WHAT YOU NEED TO DO = Under this line are the records; write out word for word the part that begins at the line containing "Deseja visitar Machu" and ends at the line containing "фианит (цирконий куб.)", and no more.

[Collected data]
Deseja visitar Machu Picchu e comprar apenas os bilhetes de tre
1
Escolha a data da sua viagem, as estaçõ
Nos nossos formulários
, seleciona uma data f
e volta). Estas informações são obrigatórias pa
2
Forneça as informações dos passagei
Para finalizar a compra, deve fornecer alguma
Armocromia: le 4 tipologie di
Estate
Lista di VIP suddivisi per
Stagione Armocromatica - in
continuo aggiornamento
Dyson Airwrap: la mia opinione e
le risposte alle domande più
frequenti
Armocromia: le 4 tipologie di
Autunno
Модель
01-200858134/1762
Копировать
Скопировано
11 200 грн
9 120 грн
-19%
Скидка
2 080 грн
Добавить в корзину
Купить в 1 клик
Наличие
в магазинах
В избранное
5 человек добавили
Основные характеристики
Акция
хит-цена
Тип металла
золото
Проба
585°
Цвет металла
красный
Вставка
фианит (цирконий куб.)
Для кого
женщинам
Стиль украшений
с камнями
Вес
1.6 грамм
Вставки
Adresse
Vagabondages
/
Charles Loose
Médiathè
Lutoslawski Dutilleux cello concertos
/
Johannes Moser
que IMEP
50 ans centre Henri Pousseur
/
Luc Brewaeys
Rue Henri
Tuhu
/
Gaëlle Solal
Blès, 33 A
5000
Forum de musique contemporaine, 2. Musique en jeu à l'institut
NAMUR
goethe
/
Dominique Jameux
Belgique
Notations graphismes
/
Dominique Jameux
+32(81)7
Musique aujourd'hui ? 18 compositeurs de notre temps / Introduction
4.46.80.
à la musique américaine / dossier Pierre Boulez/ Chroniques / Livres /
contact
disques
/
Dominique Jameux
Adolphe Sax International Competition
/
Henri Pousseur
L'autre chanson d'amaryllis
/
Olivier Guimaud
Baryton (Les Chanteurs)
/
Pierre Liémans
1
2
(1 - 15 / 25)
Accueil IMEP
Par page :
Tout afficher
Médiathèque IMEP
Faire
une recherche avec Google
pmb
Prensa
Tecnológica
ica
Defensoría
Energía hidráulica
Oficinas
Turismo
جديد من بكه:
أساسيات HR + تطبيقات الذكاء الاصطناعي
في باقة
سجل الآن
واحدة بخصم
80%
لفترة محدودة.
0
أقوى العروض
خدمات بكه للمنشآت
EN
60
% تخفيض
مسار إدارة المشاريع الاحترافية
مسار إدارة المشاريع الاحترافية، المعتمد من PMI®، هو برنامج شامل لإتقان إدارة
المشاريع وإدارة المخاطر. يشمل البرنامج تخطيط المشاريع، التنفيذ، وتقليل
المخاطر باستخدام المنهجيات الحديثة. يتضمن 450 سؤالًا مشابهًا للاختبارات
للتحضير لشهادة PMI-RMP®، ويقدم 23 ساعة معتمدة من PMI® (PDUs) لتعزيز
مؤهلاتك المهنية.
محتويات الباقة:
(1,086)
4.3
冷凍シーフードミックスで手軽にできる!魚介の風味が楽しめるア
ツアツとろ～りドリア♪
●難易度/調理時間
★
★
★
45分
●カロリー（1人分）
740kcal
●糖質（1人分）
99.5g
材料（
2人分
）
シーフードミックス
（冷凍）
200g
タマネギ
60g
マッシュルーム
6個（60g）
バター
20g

---

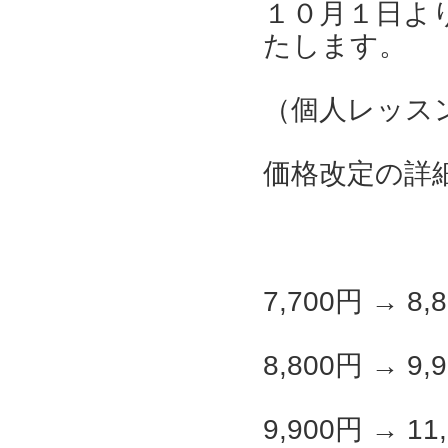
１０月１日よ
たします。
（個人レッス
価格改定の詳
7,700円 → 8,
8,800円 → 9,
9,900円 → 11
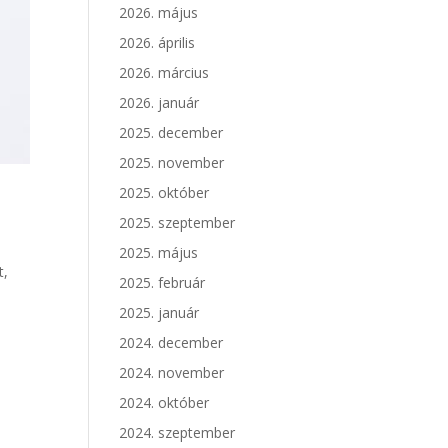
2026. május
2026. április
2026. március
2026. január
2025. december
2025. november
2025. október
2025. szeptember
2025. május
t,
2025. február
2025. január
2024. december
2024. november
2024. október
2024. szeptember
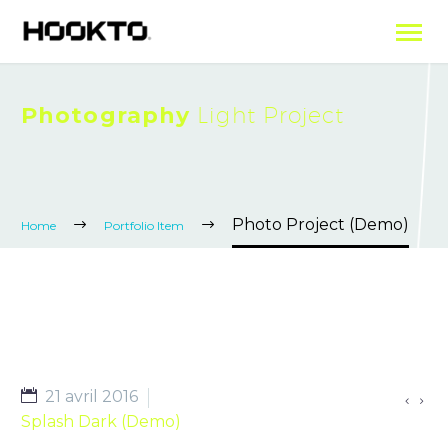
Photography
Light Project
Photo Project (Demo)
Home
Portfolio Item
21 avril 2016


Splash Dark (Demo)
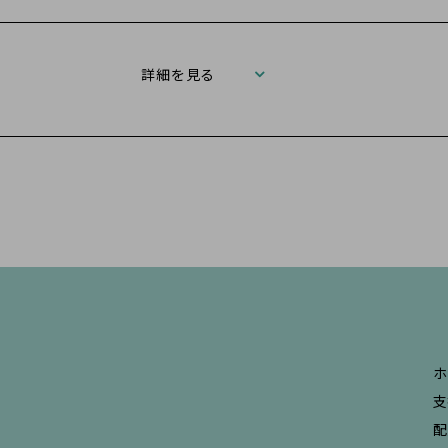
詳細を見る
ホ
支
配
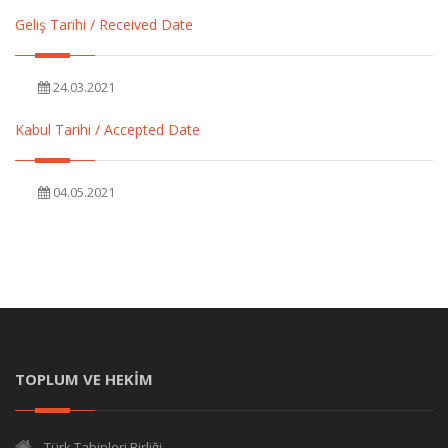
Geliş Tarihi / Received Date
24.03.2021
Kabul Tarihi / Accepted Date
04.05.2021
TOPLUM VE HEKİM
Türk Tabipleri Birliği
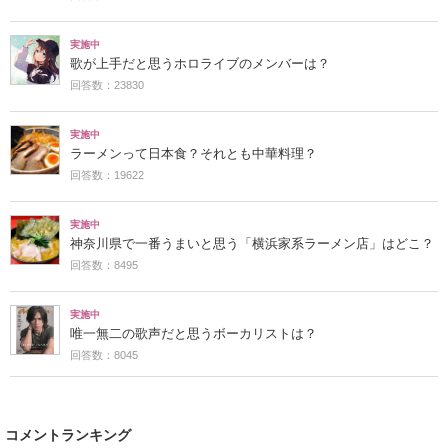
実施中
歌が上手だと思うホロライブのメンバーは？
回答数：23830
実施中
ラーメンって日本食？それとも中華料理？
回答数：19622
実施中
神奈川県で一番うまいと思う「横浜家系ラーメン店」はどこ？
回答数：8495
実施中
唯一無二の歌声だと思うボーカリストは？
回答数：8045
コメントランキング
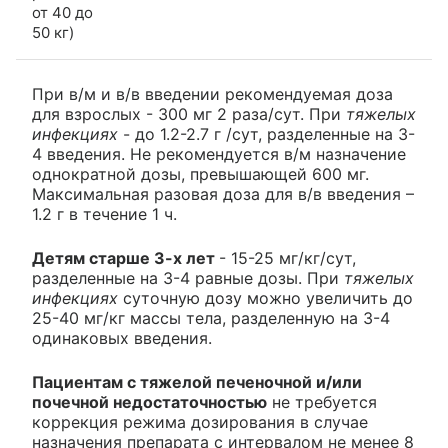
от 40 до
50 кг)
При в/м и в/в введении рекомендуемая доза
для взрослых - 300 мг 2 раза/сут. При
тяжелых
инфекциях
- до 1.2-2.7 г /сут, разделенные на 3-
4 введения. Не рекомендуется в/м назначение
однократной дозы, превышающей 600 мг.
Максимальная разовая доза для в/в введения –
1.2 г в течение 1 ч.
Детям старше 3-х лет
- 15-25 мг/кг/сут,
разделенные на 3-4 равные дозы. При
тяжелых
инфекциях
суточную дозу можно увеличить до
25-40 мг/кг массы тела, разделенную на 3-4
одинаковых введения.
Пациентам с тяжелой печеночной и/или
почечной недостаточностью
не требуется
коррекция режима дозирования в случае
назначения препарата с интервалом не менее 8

REPLY =
Deseja visitar Machu Picchu e comprar apenas os bilhetes de tre
1
Escolha a data da sua viagem, as estaçõ
Nos nossos formulários
, seleciona uma data f
e volta). Estas informações são obrigatórias pa
2
Forneça as informações dos passagei
Para finalizar a compra, deve fornecer alguma
Armocromia: le 4 tipologie di
Estate
Lista di VIP suddivisi per
Stagione Armocromatica - in
continuo aggiornamento
Dyson Airwrap: la mia opinione e
le risposte alle domande più
frequenti
Armocromia: le 4 tipologie di
Autunno
Модель
01-200858134/1762
Копировать
Скопировано
11 200 грн
9 120 грн
-19%
Скидка
2 080 грн
Добавить в корзину
Купить в 1 клик
Наличие
в магазинах
В избранное
5 человек добавили
Основные характеристики
Акция
хит-цена
Тип металла
золото
Проба
585°
Цвет металла
красный
Вставка
фианит (цирконий куб.)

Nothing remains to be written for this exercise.